A new report from the U.S. Department of Energy says that America could get 20 percent of its power from wind energy in about the next 20 years.
This agency press release says it will mean increasing the amount of wind power by nearly 20 times current production levels… a doable number according to the DOE:
Entitled “20 Percent Wind Energy by 2030”, the report identifies requirements to achieve this goal including reducing the cost of wind technologies, citing new transmission infrastructure, and enhancing domestic manufacturing capability. Most notably, the report identifies opportunities for 7.6 cumulative gigatons of CO2 to be avoided by 2030, saving 825 million metric tons in 2030 and every year thereafter if wind energy achieves 20 percent of the nation’s electricity mix.
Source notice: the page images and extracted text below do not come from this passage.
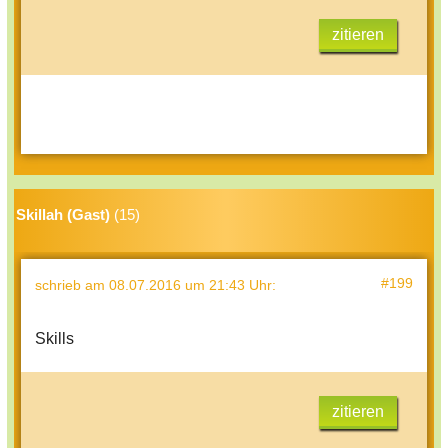
zitieren
Skillah (Gast)
(15)
#199
schrieb
am 08.07.2016 um 21:43 Uhr
:
Skills
zitieren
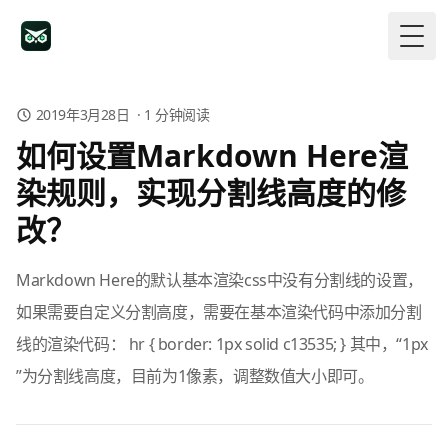
Togg
2019年3月28日
·
1
分钟阅读
如何设置Markdown Here渲
染规则，实现分割线高度的修
改？
Markdown Here的默认基本渲染css中没有分割线的设置，
如果需要自定义分割高度，需要在基本渲染代码中添加分割
线的渲染代码： hr { border: 1px solid c13535; } 其中，“1px
”为分割线高度，目前为1像素，调整数值大小即可。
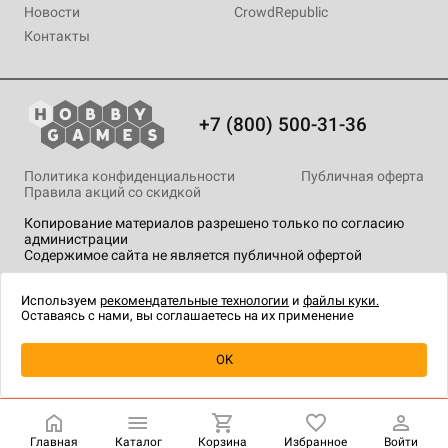
Новости
CrowdRepublic
Контакты
+7 (800) 500-31-36
Политика конфиденциальности
Публичная оферта
Правила акций со скидкой
Копирование материалов разрешено только по согласию
администрации
Содержимое сайта не является публичной офертой
На сайте Hobby Games применяются
рекомендательные
технологии
.
Используем
рекомендательные технологии
и
файлы куки.
Оставаясь с нами, вы соглашаетесь на их применение
OK
Купить
| 7 990 ₽
Главная
Каталог
Корзина
Избранное
Войти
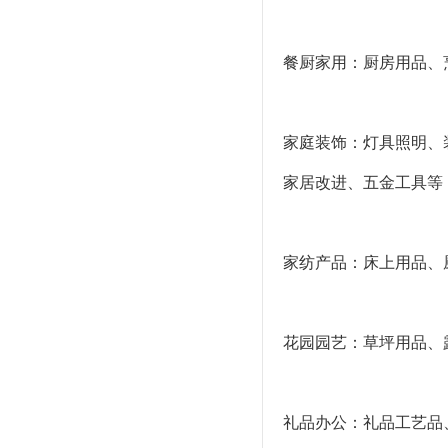
餐厨家用：厨房用品、
家庭装饰：灯具照明、
家居改进、五金工具等
家纺产品：床上用品、
花园园艺：草坪用品、
礼品办公：礼品工艺品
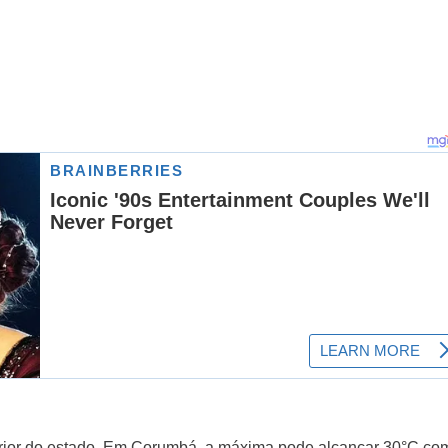
erior do estado. Em Corumbá, a máxima pode alcançar 30°C,co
DOE Assistant Secretary of Energy Efficiency and Renewable Energy for the U.S. Department of Energy Andy Karsner said, “To dramatically reduce greenhouse gas emissions and enhance our energy security, clean power generation at the gigawatt-scale will be necessary, and will require us to take a comprehensive approach to scaling renewable wind power, streamlining siting and permitting processes, and expanding the domestic wind manufacturing base.”
Prepared by the U.S. Department of Energy and a broad cross section of stakeholders across industry, government, and three of DOE’s national laboratories – the National Renewable Energy Laboratory in Golden, CO; Lawrence Berkeley National Laboratory in Berkeley, CA; and Sandia National Laboratory in Albuquerque, NM, the report presents an in-depth analysis of the potential for wind in the U.S. and outlines a potential scenario to boost wind electric generation from its current production of 16.8 gigawatts (GW) to 304 GW by 2030.
The report goes on to say that infrastructure will need to be improved, as well as streamlining the siting and permitting processes to meet that goal.